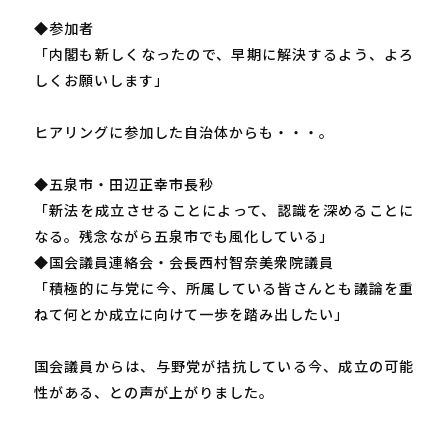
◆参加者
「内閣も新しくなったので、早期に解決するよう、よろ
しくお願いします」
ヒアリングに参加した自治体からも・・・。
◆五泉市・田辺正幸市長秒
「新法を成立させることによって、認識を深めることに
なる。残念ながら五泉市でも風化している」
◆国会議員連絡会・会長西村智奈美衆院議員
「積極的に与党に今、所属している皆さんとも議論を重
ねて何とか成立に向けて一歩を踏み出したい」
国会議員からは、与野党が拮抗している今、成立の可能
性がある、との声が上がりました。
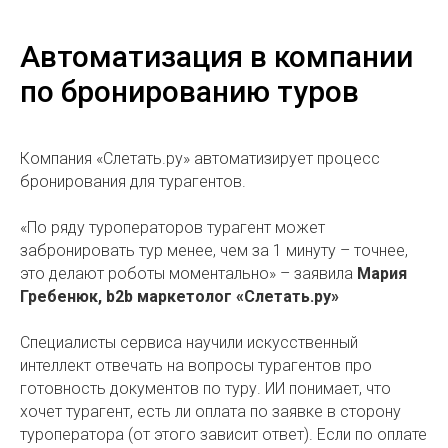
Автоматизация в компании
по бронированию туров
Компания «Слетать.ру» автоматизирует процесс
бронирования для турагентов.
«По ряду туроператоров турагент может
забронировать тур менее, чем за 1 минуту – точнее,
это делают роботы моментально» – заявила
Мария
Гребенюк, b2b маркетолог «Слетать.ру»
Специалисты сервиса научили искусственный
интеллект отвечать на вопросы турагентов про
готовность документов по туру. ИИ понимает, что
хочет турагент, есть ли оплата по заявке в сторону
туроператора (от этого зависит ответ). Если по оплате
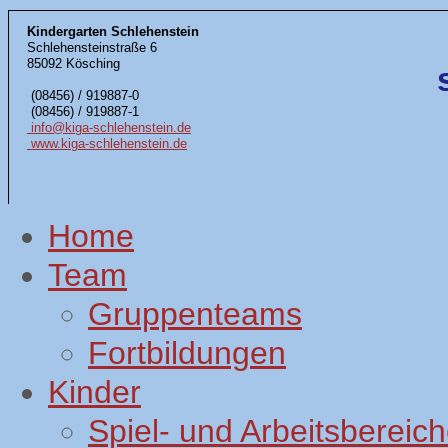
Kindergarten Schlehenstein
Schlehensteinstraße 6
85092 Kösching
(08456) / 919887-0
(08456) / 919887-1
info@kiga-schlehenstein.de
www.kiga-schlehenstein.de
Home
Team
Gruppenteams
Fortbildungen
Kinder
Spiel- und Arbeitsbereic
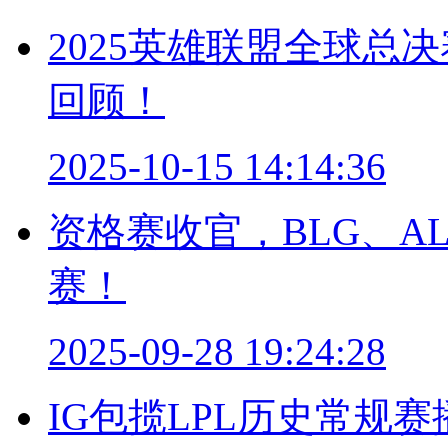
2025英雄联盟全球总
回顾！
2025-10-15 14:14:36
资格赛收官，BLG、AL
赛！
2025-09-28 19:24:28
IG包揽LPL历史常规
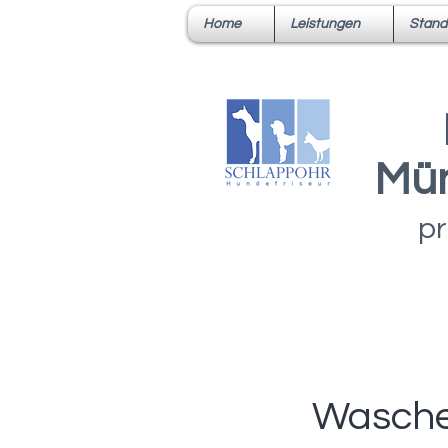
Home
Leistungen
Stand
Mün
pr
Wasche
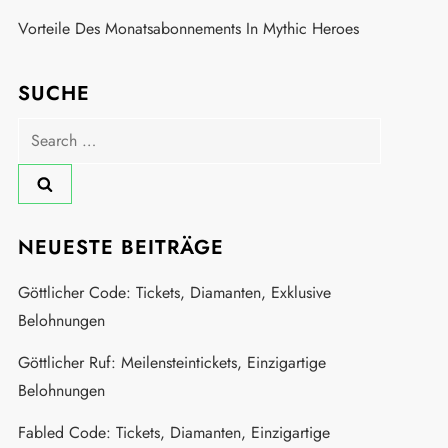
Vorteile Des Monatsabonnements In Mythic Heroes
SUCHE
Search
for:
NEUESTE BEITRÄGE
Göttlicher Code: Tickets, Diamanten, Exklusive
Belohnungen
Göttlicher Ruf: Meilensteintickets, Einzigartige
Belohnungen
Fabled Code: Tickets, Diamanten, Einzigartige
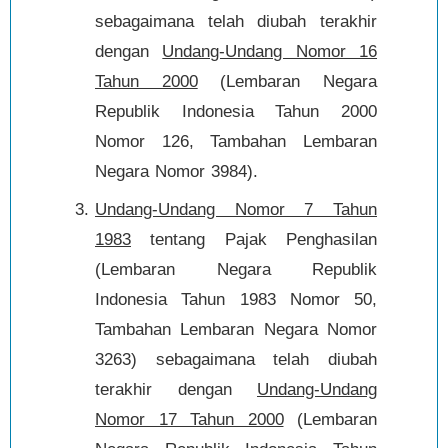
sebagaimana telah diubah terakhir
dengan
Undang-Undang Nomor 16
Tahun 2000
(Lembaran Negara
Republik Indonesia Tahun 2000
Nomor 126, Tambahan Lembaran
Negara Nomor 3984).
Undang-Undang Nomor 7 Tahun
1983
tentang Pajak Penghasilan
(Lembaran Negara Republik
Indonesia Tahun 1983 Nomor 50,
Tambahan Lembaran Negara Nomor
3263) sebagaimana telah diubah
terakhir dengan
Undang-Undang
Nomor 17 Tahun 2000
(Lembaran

==================================================

• _What is required_
The expected output is each line of the records above that includes the word "Undang".

• _Result of the task_
Undang-Undang Nomor 16
Undang-Undang Nomor 7 Tahun
Undang-Undang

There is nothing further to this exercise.